Silencing of LINC01963 enhances the chemosensitivity of prostate cancer cells to docetaxel by targeting the miR-216b-5p/TrkB axis

Abstract

AbstractDocetaxel (DTX) treatment effectively prolongs the overall survival of patients with prostate cancer. However, most patients eventually develop resistance to chemotherapy and experience tumor progression or even death. Long noncoding RNAs (lncRNAs) affect docetaxel chemosensitivity. However, the biological role and regulatory mechanisms of lncRNAs in docetaxel-resistant prostate cancer remain unclear. Differences in lncRNAs were evaluated by lncRNA sequencing and evaluated using quantitative real-time polymerase chain reaction, and TrkB expression was measured through western blot analysis.
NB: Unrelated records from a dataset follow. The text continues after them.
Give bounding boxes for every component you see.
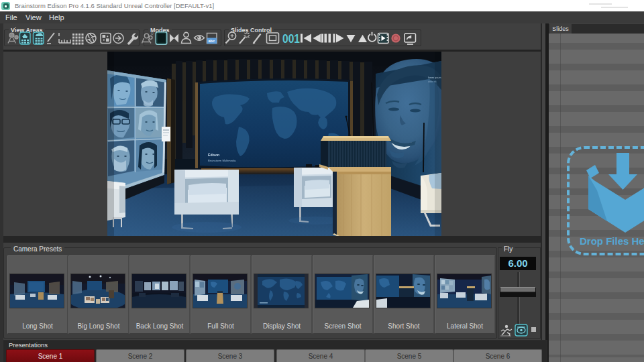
svg-text:abc: abc [209,39,215,43]
svg-text:Edison: Edison [208,153,219,157]
svg-text:001: 001 [282,32,300,46]
svg-text:0: 0 [151,31,154,36]
svg-text:Brainstorm Multimedia: Brainstorm Multimedia [208,159,236,162]
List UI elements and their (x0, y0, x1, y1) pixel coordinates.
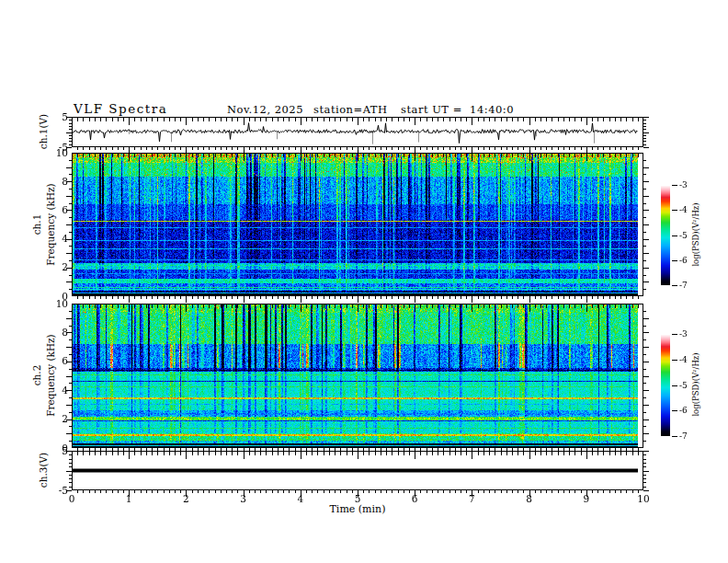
ch3-waveform-canvas (73, 452, 638, 489)
y-tick-label: 2 (39, 261, 68, 272)
header-start-ut: start UT = 14:40:0 (401, 103, 514, 116)
spec2-channel-label: ch.2 (31, 365, 42, 386)
colorbar-spec2 (661, 334, 670, 436)
x-axis-title: Time (min) (312, 503, 404, 515)
y-tick-label: 6 (39, 204, 68, 215)
x-tick-label: 5 (347, 493, 369, 504)
colorbar-tick-label: -4 (679, 355, 701, 364)
y-tick-label: 5 (39, 111, 68, 122)
colorbar-tick-label: -5 (679, 381, 701, 390)
y-tick-label: -5 (39, 485, 68, 496)
x-tick-label: 7 (461, 493, 483, 504)
header-station: station=ATH (313, 103, 388, 116)
y-tick-label: 8 (39, 176, 68, 187)
colorbar-tick-label: -7 (679, 281, 701, 290)
x-tick-label: 8 (518, 493, 540, 504)
spec1-frequency-label: Frequency (kHz) (45, 183, 56, 265)
x-tick-label: 4 (290, 493, 312, 504)
colorbar-tick-label: -3 (679, 329, 701, 339)
ch2-spectrogram-canvas (73, 304, 638, 447)
colorbar-tick-label: -7 (679, 431, 701, 441)
header-date: Nov.12, 2025 (227, 103, 303, 116)
colorbar-tick-label: -6 (679, 406, 701, 415)
colorbar-spec1 (661, 185, 670, 285)
y-tick-label: 2 (39, 413, 68, 424)
ch3-voltage-panel (72, 451, 643, 490)
page-title: VLF Spectra (74, 101, 167, 116)
x-tick-label: 3 (233, 493, 255, 504)
y-tick-label: 10 (39, 298, 68, 309)
x-tick-label: 1 (118, 493, 140, 504)
y-tick-label: 8 (39, 327, 68, 338)
y-tick-label: 6 (39, 355, 68, 366)
ch3-voltage-axis-label: ch.3(V) (38, 453, 49, 488)
ch1-waveform-canvas (73, 118, 638, 146)
ch1-voltage-panel (72, 117, 643, 147)
ch2-spectrogram-panel (72, 304, 643, 448)
colorbar-tick-label: -4 (679, 205, 701, 214)
colorbar-tick-label: -3 (679, 180, 701, 190)
x-tick-label: 9 (575, 493, 597, 504)
colorbar-tick-label: -6 (679, 256, 701, 265)
x-tick-label: 6 (404, 493, 426, 504)
y-tick-label: 4 (39, 385, 68, 396)
y-tick-label: 4 (39, 233, 68, 244)
colorbar-tick-label: -5 (679, 231, 701, 240)
vlf-spectra-plot: VLF Spectra Nov.12, 2025 station=ATH sta… (0, 0, 728, 563)
spec1-channel-label: ch.1 (31, 214, 42, 236)
y-tick-label: 10 (39, 147, 68, 158)
spec2-frequency-label: Frequency (kHz) (45, 334, 56, 416)
ch1-spectrogram-panel (72, 153, 643, 296)
ch1-spectrogram-canvas (73, 154, 638, 295)
y-tick-label: 5 (39, 445, 68, 456)
x-tick-label: 2 (175, 493, 197, 504)
x-tick-label: 10 (632, 493, 654, 504)
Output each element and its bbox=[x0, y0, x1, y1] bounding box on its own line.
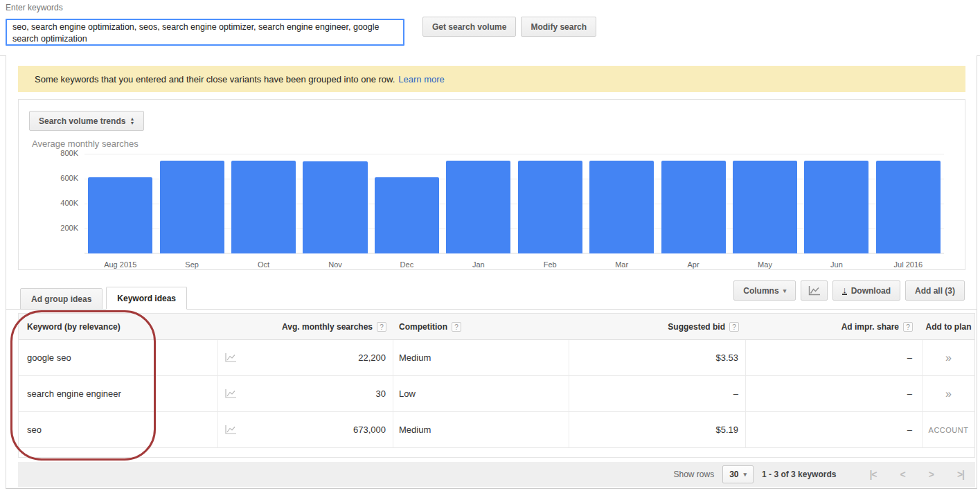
last-page-button[interactable]: >| bbox=[957, 469, 964, 480]
columns-dropdown-button[interactable]: Columns ▾ bbox=[733, 280, 796, 301]
chart-bar[interactable] bbox=[876, 161, 941, 253]
results-panel: Some keywords that you entered and their… bbox=[6, 55, 977, 489]
header-keyword[interactable]: Keyword (by relevance) bbox=[19, 314, 218, 339]
avg-searches-cell: 22,200 bbox=[218, 340, 393, 375]
x-axis-label: Oct bbox=[228, 260, 299, 269]
next-page-button[interactable]: > bbox=[929, 469, 934, 480]
help-icon[interactable]: ? bbox=[377, 322, 386, 332]
search-volume-trends-label: Search volume trends bbox=[39, 116, 125, 126]
first-page-button[interactable]: |< bbox=[869, 469, 876, 480]
help-icon[interactable]: ? bbox=[729, 322, 739, 332]
chart-bar[interactable] bbox=[88, 177, 152, 253]
avg-searches-cell: 673,000 bbox=[218, 412, 393, 447]
tab-keyword-ideas[interactable]: Keyword ideas bbox=[106, 287, 187, 310]
chart-bar[interactable] bbox=[733, 161, 797, 253]
chart-bar[interactable] bbox=[661, 161, 726, 253]
pagination-bar: Show rows 30 ▾ 1 - 3 of 3 keywords |< < … bbox=[18, 462, 975, 487]
keywords-input[interactable]: seo, search engine optimization, seos, s… bbox=[6, 19, 404, 46]
bar-chart-plot: Aug 2015SepOctNovDecJanFebMarAprMayJunJu… bbox=[84, 154, 944, 253]
x-axis-label: Jan bbox=[443, 260, 514, 269]
table-filler bbox=[19, 448, 974, 457]
x-axis-label: Jun bbox=[801, 260, 872, 269]
chart-bar[interactable] bbox=[160, 161, 224, 253]
avg-searches-value: 22,200 bbox=[358, 352, 386, 363]
add-all-button[interactable]: Add all (3) bbox=[905, 280, 965, 301]
chart-bar-slot: Jan bbox=[443, 154, 514, 253]
help-icon[interactable]: ? bbox=[452, 322, 461, 332]
suggested-bid-cell: – bbox=[569, 376, 746, 411]
header-ad-impr-share[interactable]: Ad impr. share ? bbox=[746, 314, 923, 339]
header-suggested-bid[interactable]: Suggested bid ? bbox=[569, 314, 746, 339]
chart-bar-slot: Nov bbox=[299, 154, 371, 253]
chart-bar[interactable] bbox=[446, 161, 510, 253]
toolbar: Columns ▾ ↓ Download Add all (3) bbox=[733, 280, 965, 301]
chart-bar[interactable] bbox=[804, 161, 868, 253]
chart-bar-slot: Apr bbox=[657, 154, 729, 253]
tabs: Ad group ideas Keyword ideas bbox=[20, 287, 187, 310]
chart-bar-slot: Mar bbox=[586, 154, 657, 253]
keyword-cell: google seo bbox=[19, 340, 218, 375]
table-row: google seo 22,200 Medium $3.53 – » bbox=[19, 340, 974, 376]
chart-bar-slot: Feb bbox=[515, 154, 586, 253]
chart-card: Search volume trends ▲ ▼ Average monthly… bbox=[18, 99, 965, 270]
header-competition[interactable]: Competition ? bbox=[393, 314, 569, 339]
trend-icon[interactable] bbox=[225, 353, 236, 362]
learn-more-link[interactable]: Learn more bbox=[398, 74, 444, 84]
add-to-plan-chevrons-icon[interactable]: » bbox=[945, 388, 952, 400]
y-axis-tick-600k: 600K bbox=[51, 174, 78, 182]
keyword-planner-screen: Enter keywords seo, search engine optimi… bbox=[0, 0, 980, 491]
header-keyword-label: Keyword (by relevance) bbox=[27, 322, 121, 332]
chart-bar-slot: Aug 2015 bbox=[84, 154, 156, 253]
top-buttons: Get search volume Modify search bbox=[422, 17, 596, 37]
prev-page-button[interactable]: < bbox=[900, 469, 905, 480]
chart-view-button[interactable] bbox=[801, 280, 828, 301]
x-axis-label: Jul 2016 bbox=[873, 260, 944, 269]
trend-icon[interactable] bbox=[225, 389, 236, 398]
caret-down-icon: ▾ bbox=[783, 287, 787, 294]
chart-bar[interactable] bbox=[518, 161, 582, 253]
x-axis-label: Aug 2015 bbox=[84, 260, 156, 269]
search-volume-trends-dropdown[interactable]: Search volume trends ▲ ▼ bbox=[29, 111, 144, 131]
suggested-bid-cell: $3.53 bbox=[569, 340, 746, 375]
table-row: search engine engineer 30 Low – – » bbox=[19, 376, 974, 412]
competition-cell: Medium bbox=[393, 412, 569, 447]
y-axis-tick-800k: 800K bbox=[51, 149, 78, 157]
competition-cell: Medium bbox=[393, 340, 569, 375]
header-competition-label: Competition bbox=[399, 322, 447, 332]
get-search-volume-button[interactable]: Get search volume bbox=[422, 17, 516, 37]
help-icon[interactable]: ? bbox=[903, 322, 913, 332]
header-plan-label: Add to plan bbox=[926, 322, 972, 332]
up-down-sort-icon: ▲ ▼ bbox=[130, 117, 134, 125]
avg-searches-value: 673,000 bbox=[353, 425, 386, 435]
trend-icon[interactable] bbox=[225, 425, 236, 434]
keyword-cell: search engine engineer bbox=[19, 376, 218, 411]
competition-cell: Low bbox=[393, 376, 569, 411]
avg-searches-value: 30 bbox=[376, 389, 386, 399]
chart-bar[interactable] bbox=[303, 161, 367, 253]
bars-container: Aug 2015SepOctNovDecJanFebMarAprMayJunJu… bbox=[84, 154, 944, 253]
download-button[interactable]: ↓ Download bbox=[832, 280, 900, 301]
ad-impr-share-cell: – bbox=[746, 376, 923, 411]
page-range-text: 1 - 3 of 3 keywords bbox=[762, 470, 836, 479]
chart-bar-slot: Oct bbox=[228, 154, 299, 253]
table-header-row: Keyword (by relevance) Avg. monthly sear… bbox=[19, 314, 974, 340]
x-axis-label: Mar bbox=[586, 260, 657, 269]
chart-bar[interactable] bbox=[231, 161, 296, 253]
chart-bar[interactable] bbox=[589, 161, 654, 253]
rows-per-page-select[interactable]: 30 ▾ bbox=[722, 465, 754, 483]
tab-ad-group-ideas[interactable]: Ad group ideas bbox=[20, 288, 103, 310]
add-to-plan-cell: » bbox=[923, 340, 974, 375]
suggested-bid-cell: $5.19 bbox=[569, 412, 746, 447]
y-axis-tick-200k: 200K bbox=[51, 224, 78, 232]
add-to-plan-chevrons-icon[interactable]: » bbox=[945, 352, 952, 364]
chart-bar[interactable] bbox=[375, 177, 439, 253]
chart-bar-slot: May bbox=[729, 154, 801, 253]
header-avg-monthly-searches[interactable]: Avg. monthly searches ? bbox=[218, 314, 393, 339]
x-axis-label: Feb bbox=[515, 260, 586, 269]
header-add-to-plan: Add to plan bbox=[923, 314, 974, 339]
ad-impr-share-cell: – bbox=[746, 412, 923, 447]
chart-bar-slot: Jul 2016 bbox=[873, 154, 944, 253]
enter-keywords-label: Enter keywords bbox=[6, 3, 63, 12]
y-axis-tick-400k: 400K bbox=[51, 199, 78, 207]
modify-search-button[interactable]: Modify search bbox=[521, 17, 596, 37]
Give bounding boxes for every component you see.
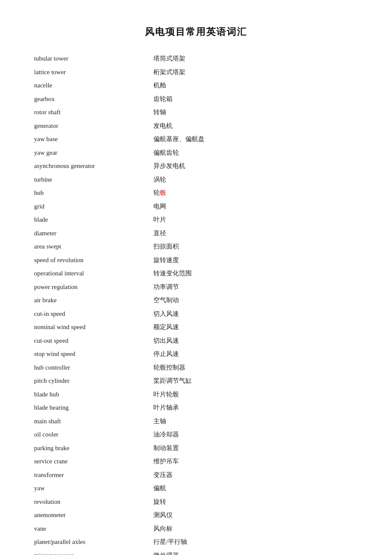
en-term: service crane [34, 455, 153, 468]
list-item: diameter直径 [34, 227, 358, 240]
zh-term: 机舱 [153, 79, 358, 92]
zh-term: 测风仪 [153, 509, 358, 522]
list-item: air brake空气制动 [34, 294, 358, 307]
en-term: area swept [34, 240, 153, 254]
zh-term: 旋转 [153, 495, 358, 509]
list-item: cut-in speed切入风速 [34, 307, 358, 321]
zh-term: 偏航 [153, 482, 358, 495]
en-term: asynchronous generator [34, 159, 153, 173]
list-item: hub controller轮毂控制器 [34, 361, 358, 375]
en-term: microprocessor [34, 549, 153, 555]
en-term: operational interval [34, 267, 153, 280]
list-item: nacelle机舱 [34, 79, 358, 92]
zh-term: 维护吊车 [153, 455, 358, 468]
zh-term: 功率调节 [153, 280, 358, 294]
list-item: pitch cylinder桨距调节气缸 [34, 374, 358, 388]
page-title: 风电项目常用英语词汇 [34, 26, 358, 38]
en-term: rotor shaft [34, 106, 153, 119]
list-item: parking brake制动装置 [34, 442, 358, 455]
en-term: oil cooler [34, 428, 153, 442]
zh-term: 油冷却器 [153, 428, 358, 442]
en-term: transformer [34, 468, 153, 482]
list-item: vane风向标 [34, 522, 358, 536]
list-item: anemometer测风仪 [34, 509, 358, 522]
en-term: speed of revolution [34, 254, 153, 267]
list-item: hub轮毂 [34, 186, 358, 200]
list-item: revolution旋转 [34, 495, 358, 509]
en-term: revolution [34, 495, 153, 509]
zh-term: 扫掠面积 [153, 240, 358, 254]
list-item: nominal wind speed额定风速 [34, 321, 358, 334]
vocab-table: tubular tower塔筒式塔架lattice tower桁架式塔架nace… [34, 52, 358, 555]
en-term: hub controller [34, 361, 153, 375]
en-term: air brake [34, 294, 153, 307]
zh-term: 桨距调节气缸 [153, 374, 358, 388]
en-term: hub [34, 186, 153, 200]
zh-term: 轮毂控制器 [153, 361, 358, 375]
list-item: turbine涡轮 [34, 173, 358, 187]
zh-term: 停止风速 [153, 347, 358, 361]
en-term: nacelle [34, 79, 153, 92]
zh-term: 行星/平行轴 [153, 535, 358, 549]
list-item: blade bearing叶片轴承 [34, 401, 358, 415]
zh-term: 切入风速 [153, 307, 358, 321]
en-term: vane [34, 522, 153, 536]
zh-term: 旋转速度 [153, 254, 358, 267]
en-term: parking brake [34, 442, 153, 455]
en-term: generator [34, 119, 153, 133]
en-term: yaw base [34, 133, 153, 146]
list-item: yaw base偏航基座、偏航盘 [34, 133, 358, 146]
list-item: oil cooler油冷却器 [34, 428, 358, 442]
en-term: planet/parallel axles [34, 535, 153, 549]
list-item: transformer变压器 [34, 468, 358, 482]
zh-term: 异步发电机 [153, 159, 358, 173]
zh-term: 偏航基座、偏航盘 [153, 133, 358, 146]
en-term: cut-out speed [34, 334, 153, 348]
en-term: stop wind speed [34, 347, 153, 361]
list-item: tubular tower塔筒式塔架 [34, 52, 358, 66]
list-item: speed of revolution旋转速度 [34, 254, 358, 267]
en-term: turbine [34, 173, 153, 187]
zh-term: 切出风速 [153, 334, 358, 348]
zh-term: 额定风速 [153, 321, 358, 334]
list-item: rotor shaft转轴 [34, 106, 358, 119]
list-item: stop wind speed停止风速 [34, 347, 358, 361]
zh-term: 电网 [153, 200, 358, 214]
zh-term: 制动装置 [153, 442, 358, 455]
zh-term: 齿轮箱 [153, 92, 358, 106]
en-term: anemometer [34, 509, 153, 522]
en-term: blade [34, 213, 153, 227]
list-item: main shaft主轴 [34, 415, 358, 428]
list-item: yaw偏航 [34, 482, 358, 495]
list-item: lattice tower桁架式塔架 [34, 66, 358, 79]
list-item: gearbox齿轮箱 [34, 92, 358, 106]
list-item: planet/parallel axles行星/平行轴 [34, 535, 358, 549]
zh-term: 风向标 [153, 522, 358, 536]
list-item: grid电网 [34, 200, 358, 214]
en-term: gearbox [34, 92, 153, 106]
zh-term: 塔筒式塔架 [153, 52, 358, 66]
en-term: pitch cylinder [34, 374, 153, 388]
zh-term: 主轴 [153, 415, 358, 428]
list-item: operational interval转速变化范围 [34, 267, 358, 280]
en-term: yaw [34, 482, 153, 495]
zh-term: 微处理器 [153, 549, 358, 555]
zh-term: 转速变化范围 [153, 267, 358, 280]
zh-term: 转轴 [153, 106, 358, 119]
zh-term: 直径 [153, 227, 358, 240]
en-term: blade bearing [34, 401, 153, 415]
en-term: tubular tower [34, 52, 153, 66]
en-term: yaw gear [34, 146, 153, 160]
list-item: service crane维护吊车 [34, 455, 358, 468]
zh-term: 桁架式塔架 [153, 66, 358, 79]
zh-term: 涡轮 [153, 173, 358, 187]
list-item: blade hub叶片轮毂 [34, 388, 358, 402]
list-item: power regulation功率调节 [34, 280, 358, 294]
list-item: yaw gear偏航齿轮 [34, 146, 358, 160]
zh-term: 叶片 [153, 213, 358, 227]
en-term: lattice tower [34, 66, 153, 79]
zh-term: 偏航齿轮 [153, 146, 358, 160]
zh-term: 轮毂 [153, 186, 358, 200]
zh-term: 叶片轮毂 [153, 388, 358, 402]
en-term: diameter [34, 227, 153, 240]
Proliferation was measured using the MTS, while apoptosis and cell cycle were measured using flow cytometry. In addition, migration and invasion were measured using transwell assays. Forty-eight female BALB/c nude mice were used for subcutaneous tumorigenicity and lung metastasis assays. We found that LINC01963 was overexpressed in the PC3-DR cells. LINC01963 silencing enhanced the chemosensitivity of PC3-DR to docetaxel and inhibited tumorigenicity and lung metastasis, while LINC01963 overexpression enhanced the chemoresistance of PC3 cells to docetaxel. It was found that LINC01963 bind to miR-216b-5p. The miR-216b-5p inhibitor reversed the suppressive effect of sh-LINC01963 on PC3-DR cell proliferation, migration, and invasion. Furthermore, miR-216b-5p can bind to the 3′-UTR of NTRK2 and inhibit TrkB protein levels. TrkB enhances docetaxel resistance in prostate cancer and reverses the effects of LINC01963 silencing and miR-216b-5p overexpression. In conclusion, silencing LINC01963 inhibited TrkB protein level to enhance the chemosensitivity of PC3-DR to docetaxel by means of competitively binding to miR-216b-5p. This study illustrates that LINC01963 is a novel therapeutic target for treating prostate cancer patients with DTX resistance.